It sounds like somebody in the past did a charging circuit bypass of the dash harness/ammeter. This was (is) a well-known issue with the Mopars and having a marginal charging circuit. This is a common mod to make where you take a wire directly from the alternator stud to the positive battery cable/terminal. However, this is not really safe unless you either splice in on the firewall side of the fusible link or insert another fusible link on this bypass wire. This would have helped prevent this exact issue you have now where the entire wire burns.

Is the original harness connector hooked up on the alternator stud? If so, you may just want to remove the bypass connection there and cut off the other end from the splice (wrap well) and see if the car will run/charge without the dimming lights, etc. Provided nothing else has been monkeyed with, this would be the original setup.

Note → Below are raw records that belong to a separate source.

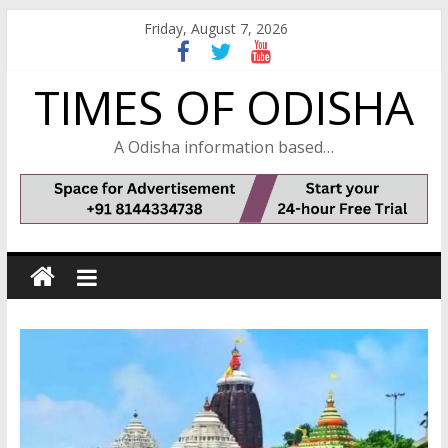
Skip
Friday, August 7, 2026
to
content
TIMES OF ODISHA
A Odisha information based…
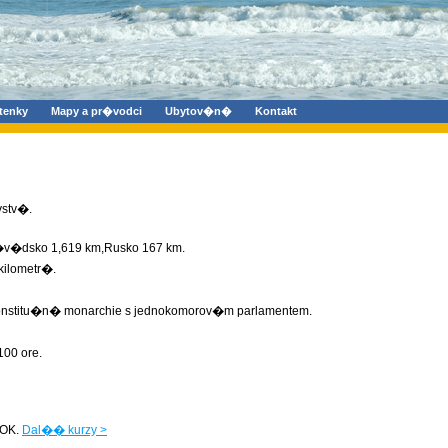
tenky
Mapy a pr�vodci
Ubytov�n�
Kontakt
vstv�.
,�v�dsko 1,619 km,Rusko 167 km.
ilometr�.
nstitu�n� monarchie s jednokomorov�m parlamentem.
00 ore.
OK.
Dal�� kurzy >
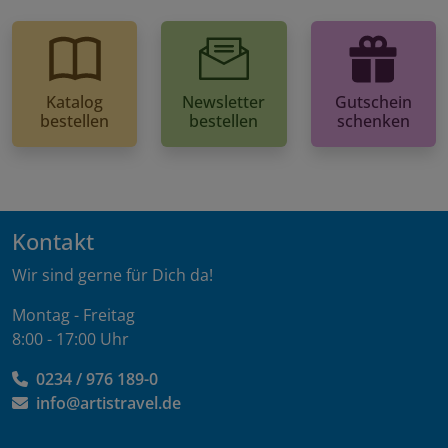
Katalog
Newsletter
Gutschein
bestellen
bestellen
schenken
Kontakt
Wir sind gerne für Dich da!
Montag - Freitag
8:00 - 17:00 Uhr
0234 / 976 189-0
info@artistravel.de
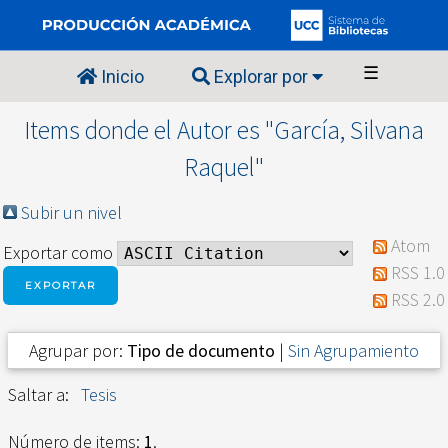
☰
Inicio
Explorar por
Items donde el Autor es "
García, Silvana
Raquel
"
Subir un nivel
Atom
Exportar como
RSS 1.0
RSS 2.0
Agrupar por:
Tipo de documento
|
Sin Agrupamiento
Saltar a:
Tesis
Número de items:
1
.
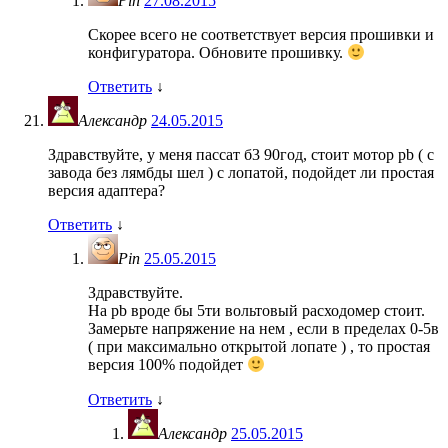
Pin
27.08.2015
Скорее всего не соответствует версия прошивки и
конфигуратора. Обновите прошивку.
Ответить
↓
Александр
24.05.2015
Здравствуйте, у меня пассат б3 90год, стоит мотор pb ( с
завода без лямбды шел ) с лопатой, подойдет ли простая
версия адаптера?
Ответить
↓
Pin
25.05.2015
Здравствуйте.
На pb вроде бы 5ти вольтовый расходомер стоит.
Замерьте напряжение на нем , если в пределах 0-5в
( при максимально открытой лопате ) , то простая
версия 100% подойдет
Ответить
↓
Александр
25.05.2015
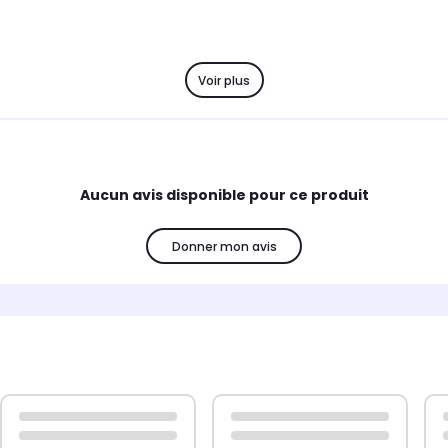
Voir plus
Aucun avis disponible pour ce produit
Donner mon avis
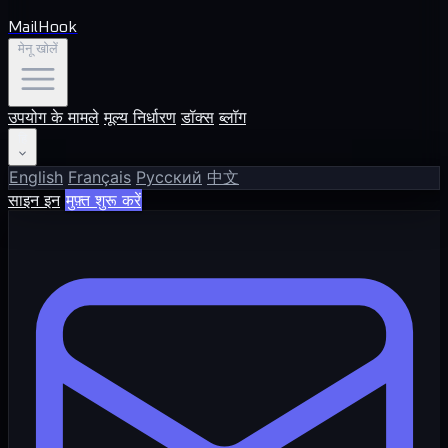
MailHook
मेनू खोलें
उपयोग के मामले
मूल्य निर्धारण
डॉक्स
ब्लॉग
हि
English
Français
Русский
中文
साइन इन
मुफ़्त शुरू करें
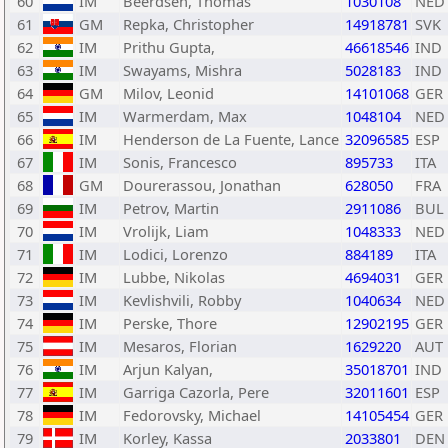
60
IM
Beerdsen, Thomas
1030108
NED
61
GM
Repka, Christopher
14918781
SVK
62
IM
Prithu Gupta,
46618546
IND
63
IM
Swayams, Mishra
5028183
IND
64
GM
Milov, Leonid
14101068
GER
65
IM
Warmerdam, Max
1048104
NED
66
IM
Henderson de La Fuente, Lance
32096585
ESP
67
IM
Sonis, Francesco
895733
ITA
68
GM
Dourerassou, Jonathan
628050
FRA
69
IM
Petrov, Martin
2911086
BUL
70
IM
Vrolijk, Liam
1048333
NED
71
IM
Lodici, Lorenzo
884189
ITA
72
IM
Lubbe, Nikolas
4694031
GER
73
IM
Kevlishvili, Robby
1040634
NED
74
IM
Perske, Thore
12902195
GER
75
IM
Mesaros, Florian
1629220
AUT
76
IM
Arjun Kalyan,
35018701
IND
77
IM
Garriga Cazorla, Pere
32011601
ESP
78
IM
Fedorovsky, Michael
14105454
GER
79
IM
Korley, Kassa
2033801
DEN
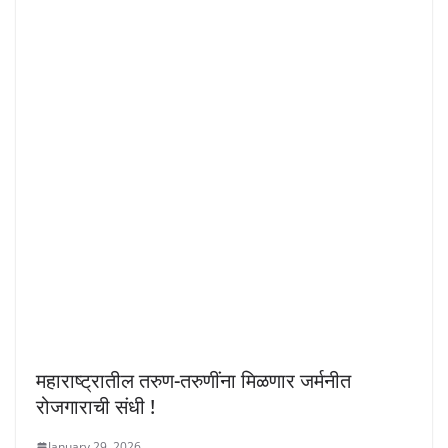
महाराष्ट्रातील तरुण-तरुणींना मिळणार जर्मनीत
रोजगाराची संधी !
January 29, 2026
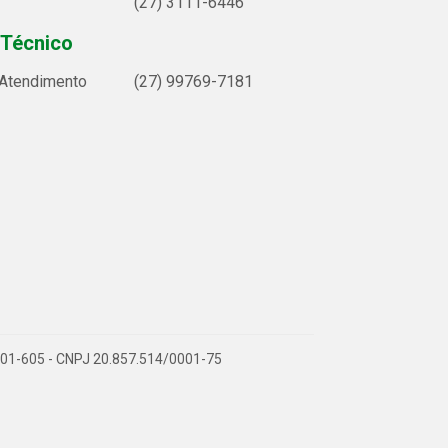
(27) 3111-6446
 Técnico
 Atendimento
(27) 99769-7181
9.901-605 - CNPJ 20.857.514/0001-75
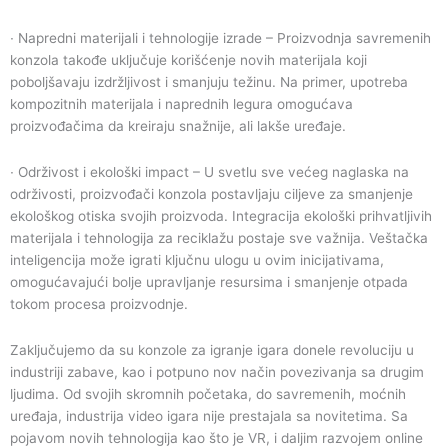
∙
Napredni materijali i tehnologije izrade – Proizvodnja savremenih
konzola takođe uključuje korišćenje novih materijala koji
poboljšavaju izdržljivost i smanjuju težinu. Na primer, upotreba
kompozitnih materijala i naprednih legura omogućava
proizvođačima da kreiraju snažnije, ali lakše uređaje.
∙
Održivost i ekološki impact – U svetlu sve većeg naglaska na
održivosti, proizvođači konzola postavljaju ciljeve za smanjenje
ekološkog otiska svojih proizvoda. Integracija ekološki prihvatljivih
materijala i tehnologija za reciklažu postaje sve važnija. Veštačka
inteligencija može igrati ključnu ulogu u ovim inicijativama,
omogućavajući bolje upravljanje resursima i smanjenje otpada
tokom procesa proizvodnje.
Zaključujemo da su konzole za igranje igara donele revoluciju u
industriji zabave, kao i potpuno nov način povezivanja sa drugim
ljudima. Od svojih skromnih početaka, do savremenih, moćnih
uređaja, industrija video igara nije prestajala sa novitetima. Sa
pojavom novih tehnologija kao što je VR, i daljim razvojem online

You can then pull a new wire from the alternator stud but I would terminate it on the starter relay with a loop connector instead of the splicing into the battery cable. Use a 8ga or better wire with a 16ga fusible link. You could go with a fuse but fusible links are better on charging circuits as they will "blow" much slower than a standard fuse if there is a consistent (as opposed to momentary spike) problem i.e. short to ground. This mod is commonly known here as the 'MAD electrical upgrade'.

I am willing to bet if you take a multimeter and measure resistance from ground to the alt stud, you will have little resistance. If you then pull off the bypass wire and measure again, probably open. This would confirm that this bypass link is indeed the problem.